For example, the LUCAS database of the European Commission Joint Research Center provides three-yearly survey data on the Land-Use and Land-Cover state (d’Andrimont et al. 2020), while the Geo-Wiki project used crowdsourcing to confirm Land-Use and Land-Cover types using high resolution remote sensing imagery (Fritz et al. 2017). Other products use in house databases using similar approaches (Friedl et al. 2010). In this example, I will rely on the freely available crowdsourced (Geo-Wiki) dataset (Fritz et al. 2017). These ground truth labels differ slightly from the International Geosphere-Biosphere Programme (IGBP) classes used in the MCD12Q1 product. Nevertheless, the general principles are the same.

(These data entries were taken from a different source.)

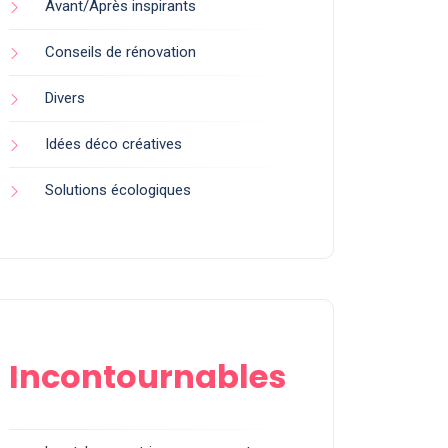
Avant/Après inspirants
Conseils de rénovation
Divers
Idées déco créatives
Solutions écologiques
Incontournables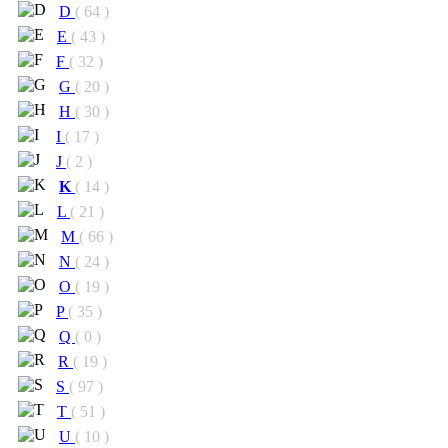
D
( 64 )
E
( 43 )
F
( 32 )
G
( 20 )
H
( 30 )
I
( 17 )
J
( 2 )
K
( 14 )
L
( 21 )
M
( 66 )
N
( 24 )
O
( 19 )
P
( 35 )
Q
( 0 )
R
( 19 )
S
( 97 )
T
( 51 )
U
( 10 )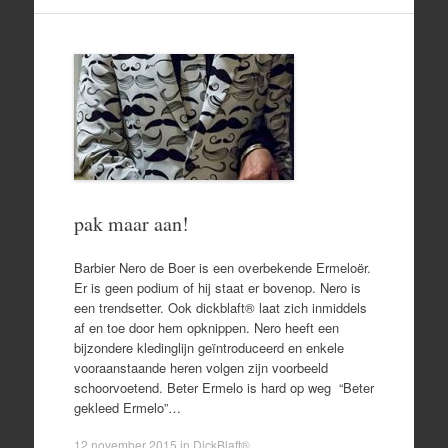
pak maar aan!
Barbier Nero de Boer is een overbekende Ermeloër.
Er is geen podium of hij staat er bovenop. Nero is
een trendsetter. Ook dickblaft® laat zich inmiddels
af en toe door hem opknippen. Nero heeft een
bijzondere kledinglijn geïntroduceerd en enkele
vooraanstaande heren volgen zijn voorbeeld
schoorvoetend. Beter Ermelo is hard op weg “Beter
gekleed Ermelo”…
12 november 2015
in
DickBlaft®
.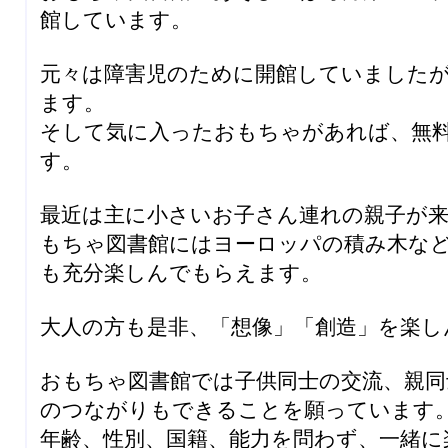
館しています。
元々は障害児のために開館していました
ます。
そして気に入ったおもちゃがあれば、無料
す。
最近は主に小さいお子さん連れの親子が
もちゃ図書館にはヨーロッパの積み木な
も充分楽しんでもらえます。
大人の方も是非、「想像」「創造」を楽し
おもちゃ図書館では子供同士の交流、親同
のつながりもできることを願っています
年齢、性別、国籍、能力を問わず、一緒に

# Read the reference (validation) sites from
# Fritz et al. 2017 straight from Zenodo.org
validation_sites <- readr::read_csv(
  "https://zenodo.org/record/6572482/files/Global%20LULC%20reference%20data%20.csv?download=1"
)

I will restrict the number of reference validation sites to a manageable number of 150 random locations for each Land-Use or Land-Cover class, limited to high quality locations on the northern hemisphere (as we will apply our analysis regionally to Switzerland). The ground truth data in Fritz et al. (2017) contains data from different crowdsourcing competitions. Nr. 1 refers to Land-Use and nr. 4 to Land-Cover classes. The below routine shows how to gather 150 random locations for each Land-Use or Land-Cover class from Fritz et al. (2017). The locations of this data will be used to train and test the supervised machine learning algorithm.

# filter out data by competition,
# coverage percentage and latitude
# (use round brackets to enclose complex
# logical statements in a filter call!)
validation_selection <- validation_sites |>
    dplyr::filter(
      (competition == 4 | competition == 1),
      perc1 > 80,
      lat > 0
    )

# the above selection includes all data
# but we now subsample to 150 random locations
# per (group_by()) land cover class (LC1)
# set a seed for reproducibilty
set.seed(0)

validation_selection <- validation_selection |>
    dplyr::slice_sample(n = 150, by = LC1)

# split reference selection
# by land cover type into a nested
# list, for easier processing
# later on
validation_selection <- validation_selection |>
    dplyr::group_by(LC1) |>
    dplyr::group_split()
validation_selection <- readr::read_rds(
  here::here("data/competition_selection.rds")
);
# train and test data for the competition was
# downloaded with `data-raw/download_competition_data.R`
# and prepared with `data-raw/compile_training_data.R`
# (see https://github.com/geco-bern/handfull_of_pixels/)
# and deposited on Zenodo.

# see further below how to directly load train and 
# test data (containing predictors and land-cover labels) 
# from Zenodo. (Since this data is already prepared 
# it is much quicker than the download with AppEEARS.)
Note

The samples are generated randomly, although a random seed ensures some reproducibility it is wise to save your site selection on file.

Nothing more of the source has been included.